Après les verbes simples et dérivés viennent les dérivés nominaux : le nom d’action ou d’état est généralement énoncé le premier.

Pour les racines nominales, le classement part du dérivé simple au dérivé complexe.

L’état d’annexion est noté entre parenthèses pour les nominaux dont l’initiale est la voyelle « a » ou « u ». L’auteur a délibérément renoncé à noter l’état d’annexion pour les formes nominales ayant pour initiale la voyelle « i ». L’état d’annexion de ces dernières comporte systématiquement un « y » à l’initiale: igdi > yigdi « chien »).

Sur la même ligne sont énoncés le masculin pluriel, et pour les adjectifs le féminin singulier et le féminin pluriel.

 

6.  Système graphique

A l’exception de « ḥ », le point souscrit marque l’emphase (ḍ, ṭ, ṣ, ẓ). La tension est notée par le redoublement des lettres concernées. Les labio-vélarisées sont notées par un « w » en exposant. Les affriquées sont notées par deux graphèmes (dž, dz, ts, tš). Chacune d’elles constitue un seul phonème ; elles sont classées respectivement, selon le cas, sous D ou T ou bien sous Ž, Z ou Š.

L’auteur a fait le choix de renoncer à la notation des spirantes ainsi que certaines particularités phonétiques propres à chaque parler.

Quant aux emphatiques, seules les vraies parmi elles sont notées dans ce dictionnaire.

Le phénomène de voisement de certaines consonnes dans des contextes qui l’engendrent n’a pas été noté.

Les assimilations ne sont pas notées, et l’auteur rétablit dans l’écriture les différentes assimilations dans leurs formes canoniques ; il a également démêlé les amalgames phonétiques en maintenant séparés les éléments en contact.

Le trait d’union (-) est utilisé pour indiquer un phénomène de syntaxe qui montre un lien entre un élément lexical et un élément grammatical.

 

7.  La notation graphique adoptée ainsi que l’ordre des lettres choisie.

Voici les lettres adoptées par l’auteur ainsi que l’ordre dans lequel il les classe :

a, b, d, ḍ, f, g, ġ, h, ḥ, x, i, ž, k, l, m, n, q, r, s, ṣ, š, t, ṭ, u, w, y, z, ẓ, ɛ.

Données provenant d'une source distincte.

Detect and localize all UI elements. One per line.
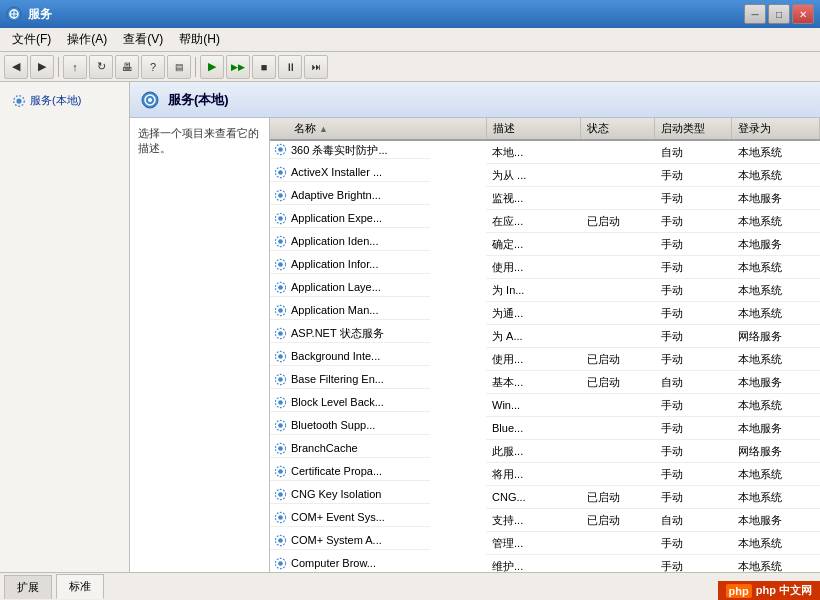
gear-icon — [274, 419, 287, 432]
table-row[interactable]: BranchCache此服...手动网络服务 — [270, 440, 820, 463]
service-name: Application Infor... — [291, 256, 378, 274]
service-name-cell: COM+ Event Sys... — [270, 509, 430, 527]
menu-action[interactable]: 操作(A) — [59, 29, 115, 50]
tab-extend[interactable]: 扩展 — [4, 575, 52, 599]
service-name: Application Laye... — [291, 279, 381, 297]
up-button[interactable]: ↑ — [63, 55, 87, 79]
play-button[interactable]: ▶ — [200, 55, 224, 79]
table-row[interactable]: COM+ System A...管理...手动本地系统 — [270, 532, 820, 555]
service-name-cell: Certificate Propa... — [270, 463, 430, 481]
help-button[interactable]: ? — [141, 55, 165, 79]
table-row[interactable]: ActiveX Installer ...为从 ...手动本地系统 — [270, 164, 820, 187]
table-row[interactable]: Application Infor...使用...手动本地系统 — [270, 256, 820, 279]
service-login: 本地系统 — [732, 256, 820, 279]
table-pane[interactable]: 名称 ▲ 描述 状态 启动类型 登录为 360 杀毒实时防护...本地...自动… — [270, 118, 820, 572]
menu-file[interactable]: 文件(F) — [4, 29, 59, 50]
service-startup: 手动 — [655, 417, 732, 440]
service-startup: 手动 — [655, 440, 732, 463]
table-row[interactable]: COM+ Event Sys...支持...已启动自动本地服务 — [270, 509, 820, 532]
print-button[interactable]: 🖶 — [115, 55, 139, 79]
close-button[interactable]: ✕ — [792, 4, 814, 24]
service-startup: 手动 — [655, 325, 732, 348]
service-login: 本地系统 — [732, 302, 820, 325]
service-startup: 手动 — [655, 486, 732, 509]
service-desc: 使用... — [486, 348, 581, 371]
window-title: 服务 — [28, 6, 52, 23]
service-login: 网络服务 — [732, 440, 820, 463]
service-name: BranchCache — [291, 440, 358, 458]
service-name: Adaptive Brightn... — [291, 187, 381, 205]
service-startup: 手动 — [655, 394, 732, 417]
service-name: Application Expe... — [291, 210, 382, 228]
table-row[interactable]: Application Man...为通...手动本地系统 — [270, 302, 820, 325]
service-status: 已启动 — [581, 486, 655, 509]
menu-view[interactable]: 查看(V) — [115, 29, 171, 50]
col-status[interactable]: 状态 — [581, 118, 655, 140]
two-pane: 选择一个项目来查看它的描述。 名称 ▲ 描述 状态 启动类型 登录为 — [130, 118, 820, 572]
toolbar-separator-1 — [58, 57, 59, 77]
table-row[interactable]: Block Level Back...Win...手动本地系统 — [270, 394, 820, 417]
pause-button[interactable]: ⏸ — [278, 55, 302, 79]
forward-button[interactable]: ▶ — [30, 55, 54, 79]
gear-icon — [274, 465, 287, 478]
service-name-cell: Bluetooth Supp... — [270, 417, 430, 435]
svg-point-41 — [278, 515, 283, 520]
sidebar-item-local-services[interactable]: 服务(本地) — [8, 90, 121, 111]
col-desc[interactable]: 描述 — [486, 118, 581, 140]
gear-icon — [274, 373, 287, 386]
service-login: 本地系统 — [732, 164, 820, 187]
back-button[interactable]: ◀ — [4, 55, 28, 79]
view-button[interactable]: ▤ — [167, 55, 191, 79]
service-desc: 在应... — [486, 210, 581, 233]
service-startup: 手动 — [655, 256, 732, 279]
service-login: 本地系统 — [732, 210, 820, 233]
svg-point-43 — [278, 538, 283, 543]
table-row[interactable]: Bluetooth Supp...Blue...手动本地服务 — [270, 417, 820, 440]
play2-button[interactable]: ▶▶ — [226, 55, 250, 79]
restart-button[interactable]: ⏭ — [304, 55, 328, 79]
table-row[interactable]: ASP.NET 状态服务为 A...手动网络服务 — [270, 325, 820, 348]
svg-point-39 — [278, 492, 283, 497]
service-login: 本地系统 — [732, 140, 820, 164]
service-name: 360 杀毒实时防护... — [291, 141, 388, 159]
table-row[interactable]: 360 杀毒实时防护...本地...自动本地系统 — [270, 140, 820, 164]
menu-help[interactable]: 帮助(H) — [171, 29, 228, 50]
gear-icon — [274, 304, 287, 317]
table-row[interactable]: Adaptive Brightn...监视...手动本地服务 — [270, 187, 820, 210]
content-header: 服务(本地) — [130, 82, 820, 118]
col-startup[interactable]: 启动类型 — [655, 118, 732, 140]
table-row[interactable]: Certificate Propa...将用...手动本地系统 — [270, 463, 820, 486]
service-startup: 手动 — [655, 302, 732, 325]
app-icon — [6, 6, 22, 22]
status-bar: 扩展 标准 php php 中文网 — [0, 572, 820, 600]
table-row[interactable]: Computer Brow...维护...手动本地系统 — [270, 555, 820, 573]
service-login: 本地服务 — [732, 371, 820, 394]
service-login: 本地系统 — [732, 486, 820, 509]
service-name-cell: Computer Brow... — [270, 555, 430, 573]
service-name-cell: COM+ System A... — [270, 532, 430, 550]
table-row[interactable]: Base Filtering En...基本...已启动自动本地服务 — [270, 371, 820, 394]
table-row[interactable]: CNG Key IsolationCNG...已启动手动本地系统 — [270, 486, 820, 509]
service-login: 本地服务 — [732, 233, 820, 256]
stop-button[interactable]: ■ — [252, 55, 276, 79]
service-desc: 监视... — [486, 187, 581, 210]
table-row[interactable]: Application Expe...在应...已启动手动本地系统 — [270, 210, 820, 233]
service-name-cell: Application Man... — [270, 302, 430, 320]
refresh-button[interactable]: ↻ — [89, 55, 113, 79]
gear-icon — [274, 189, 287, 202]
table-row[interactable]: Application Iden...确定...手动本地服务 — [270, 233, 820, 256]
restore-button[interactable]: □ — [768, 4, 790, 24]
minimize-button[interactable]: ─ — [744, 4, 766, 24]
col-name[interactable]: 名称 ▲ — [270, 118, 486, 140]
table-row[interactable]: Background Inte...使用...已启动手动本地系统 — [270, 348, 820, 371]
service-status: 已启动 — [581, 371, 655, 394]
gear-icon — [274, 534, 287, 547]
svg-point-4 — [16, 98, 21, 103]
tab-standard[interactable]: 标准 — [56, 574, 104, 599]
col-login[interactable]: 登录为 — [732, 118, 820, 140]
gear-icon — [274, 442, 287, 455]
table-row[interactable]: Application Laye...为 In...手动本地系统 — [270, 279, 820, 302]
service-desc: 为从 ... — [486, 164, 581, 187]
service-desc: Win... — [486, 394, 581, 417]
service-status — [581, 417, 655, 440]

Ci-après le tableau avec majuscules et minuscules dans l’ordre alphabétique adopté :

 

A  a

B  b

D  d

Ḍ  ḍ

F  f

G  g

Ġ  ġ

H  h

Ḥ  ḥ

X  x

I  i

Ž  ž

K  k

L  l

M  m

N  n

Q  q

R  r

S  s

Ṣ  ṣ

Š  š

T  t

Ṭ  ṭ

U  u

W  w

Y  y

Z  z

Ẓ  ẓ

Ɛ  ɛ

 

 

Il est à noter que par rapport à la transcription adoptée à l’Inalco (la “notation usuelle”), le choix adopté par l’auteur présente des différences pour trois phonèmes :

            « ɣ » est noté « ġ »; « j » est noté « ž » et  « c » noté « š ».

ɣ

j

c

ġ

ž

š

 

Par ailleurs, nous constatons l’absence de l’emphatique « ṛ » ainsi que du phonème « ǧ ».

 

8.  Les index

Comme il a été indiqué à l’introduction, le même ouvrage comprend deux lexiques élaborés par Patrice Pognan qui sont associés au dictionnaire. Le premier permet de lier les mots berbères à leur racine et le second fait correspondre des racines berbères à des significations françaises données comme entrées..

 

Patrice Pognan a transformé les 29 fichiers Word (un par lettre alphabétique) du dictionnaire en fichiers .txt (fichiers bruts) à la norme Unicode UTF8 qui est un code qui permet le multilinguisme (il y a des tables qui permettent d’avoir dans le même texte des langues différentes). Ils ont été fusionnés pour donner un seul fichier qui a servi de corpus pour tous les traitements ultérieurs. A partir de ce corpus, une série de programmes produit une plateforme adéquate à la construction d‘une base de données comprenant le même contenu que le dictionnaire d‘origine, augmenté de valeurs grammaticales calculées automatiquement.

 

Le fichier obtenu de la fusion est un immense corpus dictionnairique (un énorme fichier) qui présente 2,7 millions caractères. Dans ces 2,7 millions caractères, il y a plus de 8000 racines. Le dictionnaire est donc un ensemble lexical important qui est fait sur la base de ces quelque 8000 racines, mais avec beaucoup plus de formes de mots sans compter les formes fléchies (conjugaisons et différentes formes nominales), ce qui a permis à l’auteur d’effectuer des traitements. Et ce traitement est rendu possible par le fait que le dictionnaire de Taïfi, comme celui de Dallet, est un dictionnaire bien structuré. La racine est en lettres capitales (et c’est la seule chose qui soit en lettres capitales dans le dictionnaire).

 

Après tout le travail effectué, l’auteur obtient un grand dictionnaire « à plat », mais structuré et qui permet de faire pratiquement tout ce que l’on veut : on peut reconstruire des bases de données, on peut faire des textes consultables avec des formats actuels (XML, HTML, etc.). C’est une sorte de récipient, réservoir, de connaissances dans lequel on va puiser par programmes les choses que l’on souhaite.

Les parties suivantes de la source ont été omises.